Friday, June 25, 2010

Drug lord terrorizing Mexico is a U.S. citizen







The Houston Chronicle reported a grisly scene from Taxco, Mexico: The decomposing remains of 56 bodies and four heads were found at the bottom of an old, 600-foot-deep silver-mine shaft. Investigators say many of the victims were thrown into the pit while they were still alive.
Whom do Mexican authorities blame? None other than Texas-born Edgar Valdez Villarreal, who has reached the second-in-command position in the Sinaloa drug cartel. In that capacity, he's been waging a bloody turf war against the rival Gulf cartel. Authorities say Valdez ordered his henchmen to dump the cartel's enemies in the mine. Around Taxco, which is about 100 miles southwest of Mexico City in the state of Guerrero, the war has claimed 400 lives so far this year.

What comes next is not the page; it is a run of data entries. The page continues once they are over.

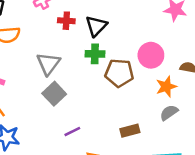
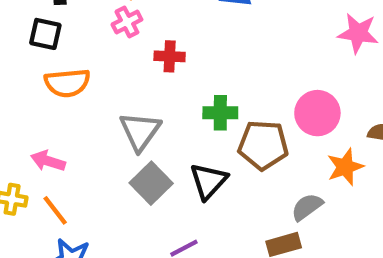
black triangle: (96, 26) -> (208, 181), moved
gray semicircle: (169, 113) -> (307, 207), moved

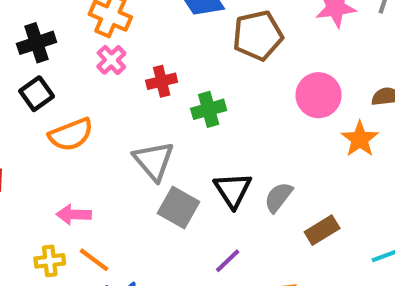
black square: (45, 34) -> (37, 94), turned -32
green cross: (220, 113) -> (209, 109), moved
brown pentagon: (263, 145) -> (258, 35), moved
gray semicircle: (307, 207) -> (278, 197), moved

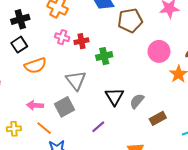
pink cross: (111, 60) -> (62, 37), moved, turned -32
gray square: (178, 208) -> (64, 107), moved, turned 30
yellow cross: (50, 261) -> (14, 129), moved
purple line: (228, 261) -> (98, 127), moved

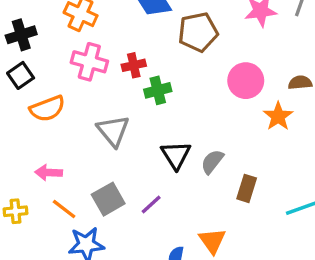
pink cross: (62, 37) -> (89, 62), size x1.5
red cross: (81, 41) -> (134, 65), moved
gray square: (64, 107) -> (108, 199), moved
brown rectangle: (158, 118) -> (247, 188), turned -42

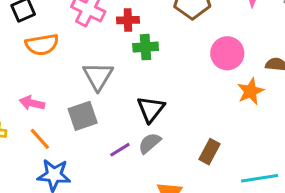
gray semicircle: (212, 162) -> (150, 143), moved
gray square: (108, 199) -> (83, 116), moved

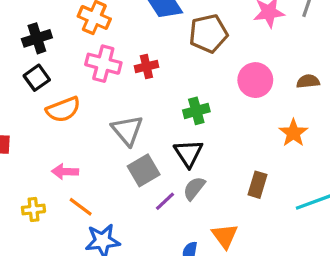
green cross: (146, 47) -> (196, 111), moved
orange star: (251, 91) -> (293, 133), moved
gray square: (83, 116) -> (144, 170), moved

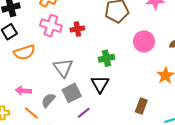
gray semicircle: (194, 188) -> (48, 100), moved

U.S. authorities have been trying to catch Valdez for years — he is the only American citizen known to hold a high-ranking position in a cartel. An indictment against Valdez unsealed in Atlanta, Georgia, last week accuses him of supplying thousands of pounds of cocaine to the Atlanta area. (He now has open indictments against him in three U.S. states.) Valdez was "chief enforcer" for the Sinaloa gang's boss, Arturo Beltrán Leyva; when Leyva broke away to start his own cartel, Valdez went with him. But when Leyva died in shootout with Mexican authorities late last year, that left Valdez jockeying for control of the cartel, reports Jason Buch in the San Antonio Express-News. It's unclear just now, however, whether he can claim control of the new cartel.
It is clear, however, that Valdez is the most powerful U.S. member of any Mexican drug cartel — a distinction that the federal Drug Enforcement Agency recently confirmed. The U.S. State Department is offering $2 million for information that would lead to his arrest, while the Mexican government is offering a $2.3 million bounty.
The 36-year-old used to play high school football in Laredo, Texas, and was nicknamed "La Barbie" for his light hair and eyes by his coach. The spring of his senior year of high school, he was arrested for criminally negligent homicide, purportedly after  speeding in his car and colliding into another car, killing the driver. He was not convicted at trial.